The children received the therapy with their parents or caregivers, who were more likely to demonstrate positive parenting behaviors than parents in the control group, authors of the new research published in JAMA Pediatrics found.
Approximately 13% of children have some form of developmental delay (DD) and more than half of these children also have at least one mental health disorder, which makes behavior problems a common and ongoing challenge, Daniel M. Bagner, PhD, a psychologist at Florida International University, Miami, and colleagues wrote.
Clinic-based interventions such as parent-child interaction therapy (PCIT) have been effective for improving behavior in children with DD, the researchers said. PCIT involves in-session caregiver coaching using a 1-way mirror and a wireless earpiece worn by the caregiver.
Barriers to the use of PCIT, especially in marginalized and low-income communities, include transportation, clinician shortages, and stigma-related concerns about a clinic visit, the researchers wrote. Technology now allows for Internet-delivered PCIT to reach more children and families, but its effectiveness for children with DD has not been well studied.
In the new study, the researchers randomized 150 children with DD and externalizing behavior problems to up to 20 weeks of Internet-delivered parent-child interaction therapy (iPCIT) or to referral as usual (RAU, the control group). The children were randomized after completion of early intervention services within 3 months of their third birthday, and participated in the sessions with a parent or caregiver. Most of the participants were from economically disadvantaged households and underrepresented ethnic backgrounds.
The iPCIT intervention was conducted weekly with a remote therapist and lasted for 1-1.5 hours; approximately half of the families received the intervention in Spanish.

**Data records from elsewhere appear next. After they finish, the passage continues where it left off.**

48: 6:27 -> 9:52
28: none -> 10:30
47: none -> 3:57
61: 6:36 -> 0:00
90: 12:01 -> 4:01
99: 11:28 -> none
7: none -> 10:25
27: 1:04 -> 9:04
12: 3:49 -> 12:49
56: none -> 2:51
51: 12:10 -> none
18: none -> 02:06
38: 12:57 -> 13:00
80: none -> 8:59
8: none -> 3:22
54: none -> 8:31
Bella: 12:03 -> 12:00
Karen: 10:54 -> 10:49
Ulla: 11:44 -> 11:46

The primary outcome was rating on the Child Behavior Checklist (CBCL) and assessment of children and caregivers using the Dyadic Parent-Child Interaction Coding System, fourth edition (DPICS). Assessments occurred at baseline and at week 20 (post treatment), with follow ups at 6 and 12 months.

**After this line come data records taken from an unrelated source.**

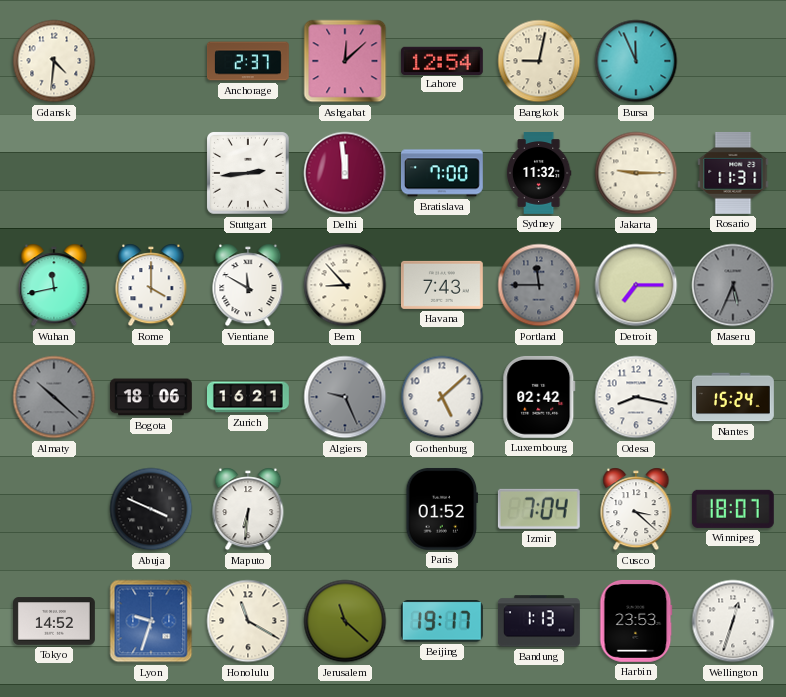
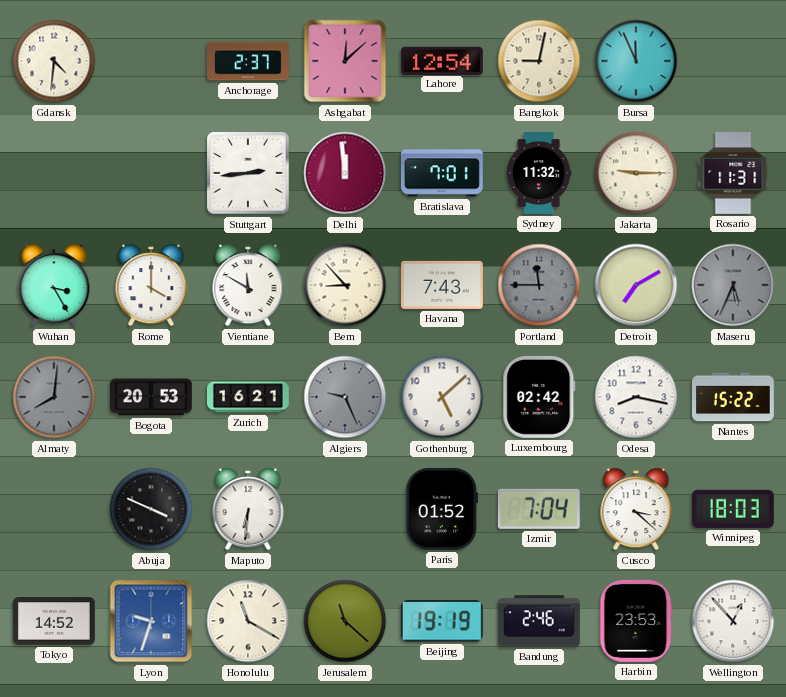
Bratislava: 7:00 -> 7:01
Wuhan: 11:43 -> 3:25
Detroit: 7:15 -> 7:10
Almaty: 10:22 -> 8:01
Bogota: 18:06 -> 20:53
Nantes: 15:24 -> 15:22
Winnipeg: 18:07 -> 18:03
Beijing: 19:17 -> 19:19
Bandung: 1:13 -> 2:46
Wellington: 12:33 -> 12:53
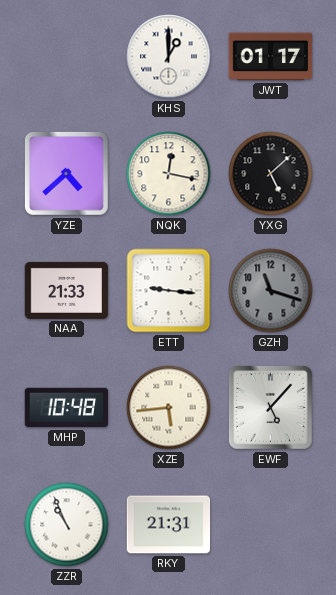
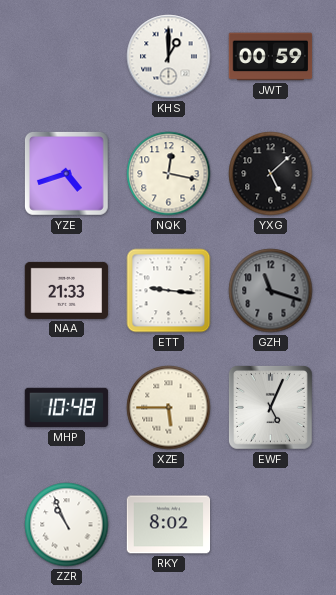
JWT: 01:17 -> 00:59
YZE: 4:38 -> 4:42
XZE: 5:44 -> 5:45
EWF: 5:07 -> 5:04
RKY: 21:31 -> 8:02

Scores on the CBCL in the iPCIT group decreased from a mean of 61.18 at baseline to 53.83 post intervention. Scores for the control group started at 64.05 and decreased to 59.49 post intervention. At 6-12 months, the scores for both groups remained stable.
Children who received iPCIT with their parent or caregiver also showed significantly lower levels of externalizing behavior problems, compared with the RAU controls post treatment, and at 6-month and 12-month follow-ups based on the Cohen d measure of standardized effect size for differences between groups.

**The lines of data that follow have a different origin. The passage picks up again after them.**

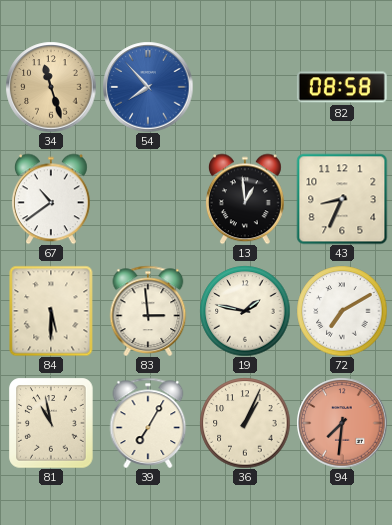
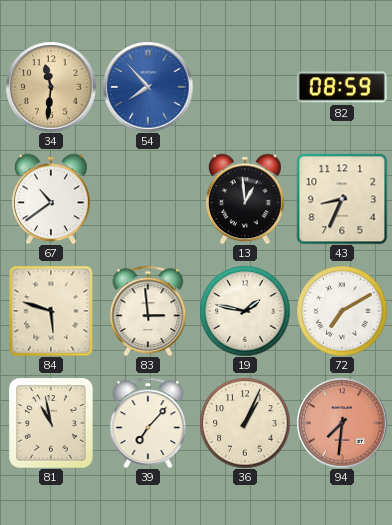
34: 11:27 -> 11:31
82: 08:58 -> 08:59
84: 5:30 -> 5:48
39: 7:05 -> 7:07
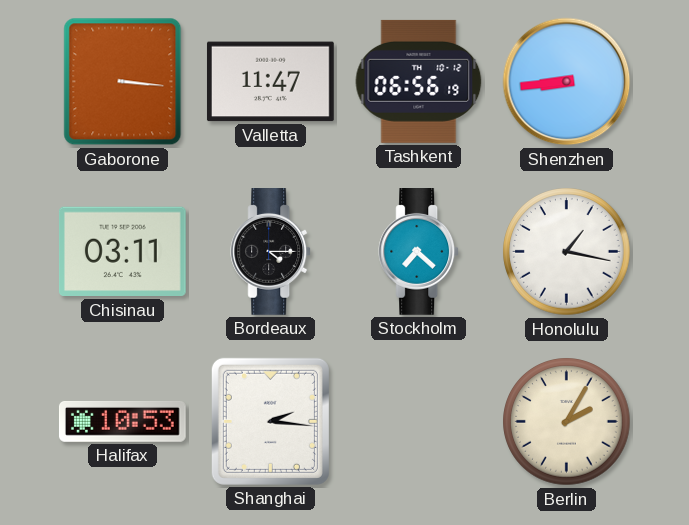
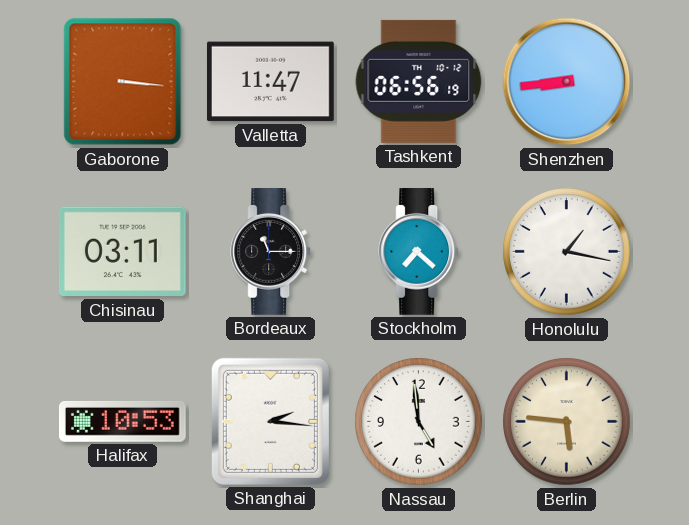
Bordeaux: 4:15 -> 11:15
Nassau: none -> 4:59
Berlin: 2:05 -> 5:46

Significantly more children in the iPCIT group showed clinically significant improvements in externalizing problems at post treatment, compared with the RAU group (74% vs. 42%; P < .001) and at 6 months’ follow-up (73% vs. 45%; P = .002). However, the differences from baseline were not significantly different between the two groups after 12 months, which suggests that the effects may wane over time, the researchers noted.
In addition, the rate of child compliance with parent commands, as measured by a cleanup task, approximately doubled by the 12-month follow-up among children in the iPCIT group versus an increase of approximately one-third in the RAU group.
For secondary outcome measures related to caregiver behaviors, the proportion of observed positive parenting behaviors increased in the iPCIT group during the course of the intervention (postintervention odds ratio, 1.10), and the proportion of controlling and critical behaviors decreased (postintervention OR, 1.40). Harsh and inconsistent discipline decreased in both groups based on self-reports, but the decrease was steeper in iPCIT families.
iPCIT did not have a greater impact than RAU in reducing caregiver stress. The researchers wrote that they were not surprised by the lack of stress reduction “given mixed findings on the impact of parenting interventions on stress in caregivers of children with DD.”